The Earliest Human Technology




“Humans the toolmakers. . .”—this phrase has served to distinguish the earliest toolmaker humans from all other primates of the day—their ability to manufacture tools, a clear sign of that uniquely human attribute, culture. Other animals like chimpanzees make tools to dig for grubs or other specific purposes, but only people manufacture artifacts regularly and habitually, as well as in a much more complex fashion. We have gone considerably further in the toolmaking direction direction than other primates. One reason is that our brains allow us to plan our actions much more in advance.

The earliest human tools may well have been made of perishable wood, perhaps rudimentary clubs, digging sticks, or spears, but they have not survived. Simple stone tools, made by knocking one rock against another, appeared in East Africa about 2.6 million years ago, the conventionally agreed–upon date for the origin of human culture. These stone artifacts have been found in large numbers throughout East and southern Africa, and are associated with broken animal bones in the East Turkana region at Olduvia Gorge. They were made from convenient pebbles, some perhaps converted into simple choppers by removing one or two flakes.

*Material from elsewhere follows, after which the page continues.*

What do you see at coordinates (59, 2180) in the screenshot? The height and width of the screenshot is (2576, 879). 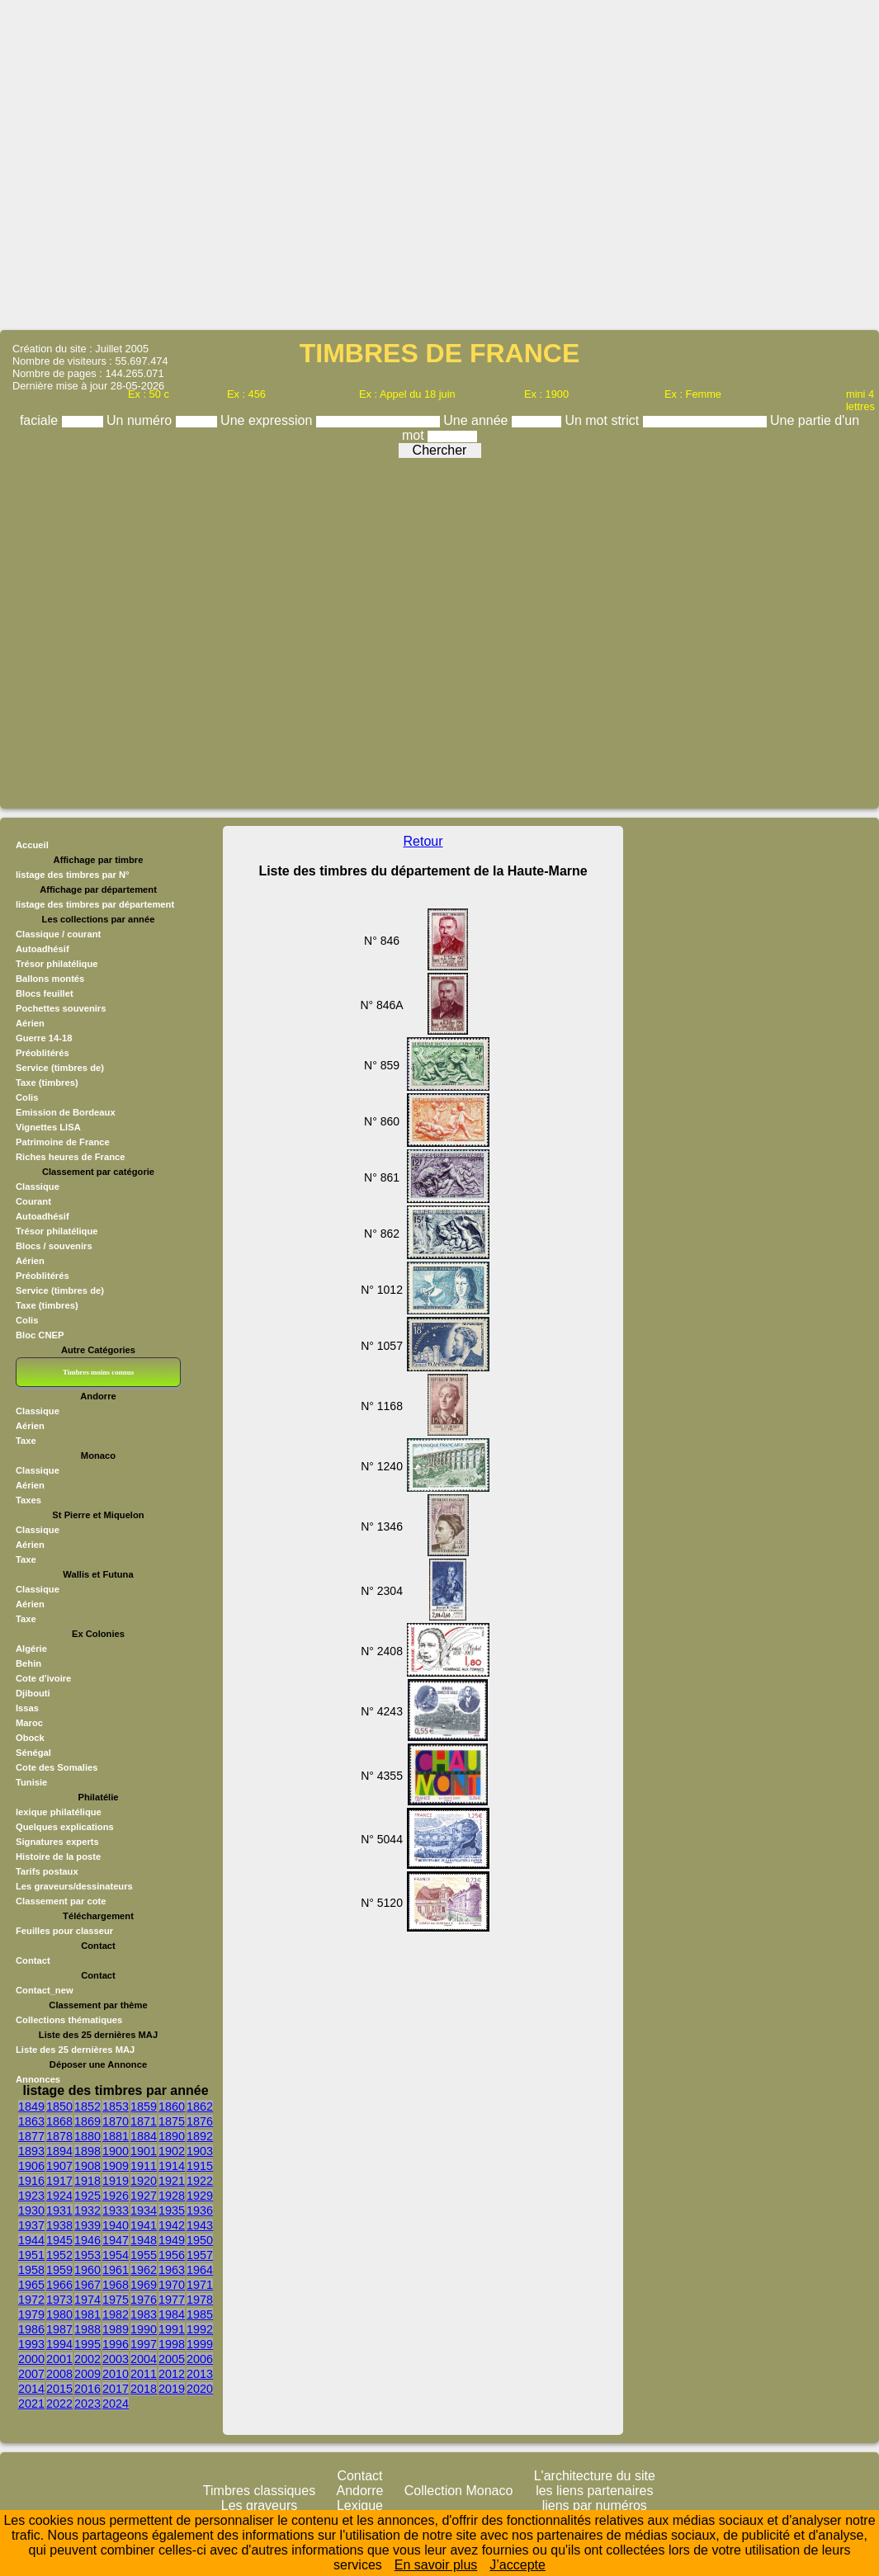 I see `1917` at bounding box center [59, 2180].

Stone tool expert Nicholas Toth has shown that the most important artifacts were not pebbles or even crude choppers, but the sharp–edged flakes removed from them. Angular flakes and lumps of lava made weapons, scrapers, and cutting tools, used to cut meat, butcher animals, and perhaps to shape wood. There are few formal tools, but Toth's controlled experiments show that the first toolmakers had a clear understanding of the potential of stone as the basis for a simple, highly effective technology that grew more complex over time. Eventually, the simple choppers evolved into crude ax–like tools, flaked on both surfaces—the hand ax used widely over a million years ago. The earliest human technology is called the Oldowan, after Olduvai Gorge, where it was first described in detail.

Nicholas Toth has replicated thousands of Oldowan artifacts and shown by experiment that sharp–edged flakes are highly effective for slitting skin and butchering game animals. By studying the working edges of the tools under microscopes, he has detected wear from three possible uses¦ butchery and meat cutting, sawing and scraping wood, and cutting soft plant matter. Toth believes our earliest ancestors had a good sense of the mechanics of stone tool manufacture. They were able to find the correct acute angle for removing flakes by percussion. Not even modern beginners have this capacity; it takes hours of intensive practice to acquire the skill.

Unlike chimpanzees, who rarely tote the sticks and stories they use more than a few yards, Homo habilis carried flakes and pebbles over considerable distances, up to 14 kilometers (9 miles). This behavior represents a simple form of curation, retaining tools for future use rather than just utilizing convenient stones, as chimpanzees do.

Toth hypothesizes that the hominids tested materials in stream beds and other locations; transported the best pieces to activity areas; and sometimes dropped them there, carrying the rest off with them. He also points out that they must have relied heavily on other raw materials, like wood and bone, and that stone artifacts do not necessarily give an accurate picture of early hominid cognitive abilities.

What does the Oldowan mean? Did the early toolmakers possess a form of “proto human culture,” with its simple stone artifacts a first step on the long evolutionary trail to modern humanity? Or were the Oldowan hominids at an apelike grade of behavior? After all, the conceptual abilities and perceptions needed to manufacture Oldowan tools also appear in ape–manufactured tools like termite–fishing tools and sleeping platforms. Furthermore, not only Oldowan hominids but also chimpanzees scavenged and hunted for game—chasing down small animals, carrying meat over considerable distances, and using convenient objects to break open animal bones and nuts.

Chimpanzees, like early hominids, use the same place again and again, pounding nuts at the same locations and carrying food to their favorite eating sites. Even if the specifics vary in some instances and the natural environments are different, the behavioral pattern of Oldowan hominids is generally similar to that of apes. There are, however, two behavioral differences between apes and early hominids. First, hominids were at an advantage in that they were bipedal, a posture that is far more efficient for carrying objects than is walking on four limbs. Second, the Oldowan humans were adapted to savanna living, where they had to organize and cover far larger territories in open country than their primate relatives in the forest. In the long term, this may have resulted in new concepts of space and spatial organization, concepts that were definitely reflected in more complex stone tool after a million years ago.

Early hominids with their larger brains probably would not have behaved the same way as modern apes. We can be certain that there were significant differences between nonhuman primates and hominids 2 million years ago, but these changes may not be reflected in stone artifacts. Without questions, our ancestors became more and more dependent on technology. The opportunistic nature of primeval stone technology is in sharp contrast to the better designed, much more standardized stone artifacts of later humans.